> _WHAT YOU HAVE TO DO_: Nothing should differ. Repeat every record as written.

> _DATA SUPPLIED_:
• • •

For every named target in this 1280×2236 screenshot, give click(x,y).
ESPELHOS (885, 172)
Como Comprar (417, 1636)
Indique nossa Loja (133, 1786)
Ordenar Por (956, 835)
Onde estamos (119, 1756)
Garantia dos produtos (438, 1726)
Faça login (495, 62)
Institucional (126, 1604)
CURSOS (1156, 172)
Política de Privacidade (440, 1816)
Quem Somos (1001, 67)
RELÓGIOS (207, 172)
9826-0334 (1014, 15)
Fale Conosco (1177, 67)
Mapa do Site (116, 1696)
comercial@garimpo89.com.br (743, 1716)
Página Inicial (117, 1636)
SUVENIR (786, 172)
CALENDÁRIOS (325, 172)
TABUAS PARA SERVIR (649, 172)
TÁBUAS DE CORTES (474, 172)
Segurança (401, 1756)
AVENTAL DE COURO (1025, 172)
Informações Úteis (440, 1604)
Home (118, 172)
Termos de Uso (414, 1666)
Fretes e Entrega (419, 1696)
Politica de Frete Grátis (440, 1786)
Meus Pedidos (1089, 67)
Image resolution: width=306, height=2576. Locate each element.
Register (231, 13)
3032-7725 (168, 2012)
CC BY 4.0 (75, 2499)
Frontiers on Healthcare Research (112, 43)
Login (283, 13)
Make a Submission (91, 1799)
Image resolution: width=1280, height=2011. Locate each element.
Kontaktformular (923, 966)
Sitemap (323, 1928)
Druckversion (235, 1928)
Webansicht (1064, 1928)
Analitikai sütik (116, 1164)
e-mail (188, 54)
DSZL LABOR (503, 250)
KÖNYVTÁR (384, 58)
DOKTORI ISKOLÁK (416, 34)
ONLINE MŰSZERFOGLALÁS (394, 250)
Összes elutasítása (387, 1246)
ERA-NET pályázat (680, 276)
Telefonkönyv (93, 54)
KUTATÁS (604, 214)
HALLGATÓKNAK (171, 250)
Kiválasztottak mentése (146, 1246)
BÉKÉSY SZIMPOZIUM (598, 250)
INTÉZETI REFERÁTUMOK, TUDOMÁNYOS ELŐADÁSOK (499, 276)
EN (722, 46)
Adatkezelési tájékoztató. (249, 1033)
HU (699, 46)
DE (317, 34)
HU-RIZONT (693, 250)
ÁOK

• • •

> _ANSWER SECTION_:
For every named target in this 1280×2236 screenshot, give click(x,y).
ESPELHOS (885, 172)
Como Comprar (417, 1636)
Indique nossa Loja (133, 1786)
Ordenar Por (956, 835)
Onde estamos (119, 1756)
Garantia dos produtos (438, 1726)
Faça login (495, 62)
Institucional (126, 1604)
CURSOS (1156, 172)
Política de Privacidade (440, 1816)
Quem Somos (1001, 67)
RELÓGIOS (207, 172)
9826-0334 (1014, 15)
Fale Conosco (1177, 67)
Mapa do Site (116, 1696)
comercial@garimpo89.com.br (743, 1716)
Página Inicial (117, 1636)
SUVENIR (786, 172)
CALENDÁRIOS (325, 172)
TABUAS PARA SERVIR (649, 172)
TÁBUAS DE CORTES (474, 172)
Segurança (401, 1756)
AVENTAL DE COURO (1025, 172)
Informações Úteis (440, 1604)
Home (118, 172)
Termos de Uso (414, 1666)
Fretes e Entrega (419, 1696)
Politica de Frete Grátis (440, 1786)
Meus Pedidos (1089, 67)
Image resolution: width=306, height=2576. Locate each element.
Register (231, 13)
3032-7725 (168, 2012)
CC BY 4.0 (75, 2499)
Frontiers on Healthcare Research (112, 43)
Login (283, 13)
Make a Submission (91, 1799)
Image resolution: width=1280, height=2011. Locate each element.
Kontaktformular (923, 966)
Sitemap (323, 1928)
Druckversion (235, 1928)
Webansicht (1064, 1928)
Analitikai sütik (116, 1164)
e-mail (188, 54)
DSZL LABOR (503, 250)
KÖNYVTÁR (384, 58)
DOKTORI ISKOLÁK (416, 34)
ONLINE MŰSZERFOGLALÁS (394, 250)
Összes elutasítása (387, 1246)
ERA-NET pályázat (680, 276)
Telefonkönyv (93, 54)
KUTATÁS (604, 214)
HALLGATÓKNAK (171, 250)
Kiválasztottak mentése (146, 1246)
BÉKÉSY SZIMPOZIUM (598, 250)
INTÉZETI REFERÁTUMOK, TUDOMÁNYOS ELŐADÁSOK (499, 276)
EN (722, 46)
Adatkezelési tájékoztató. (249, 1033)
HU (699, 46)
DE (317, 34)
HU-RIZONT (693, 250)
ÁOK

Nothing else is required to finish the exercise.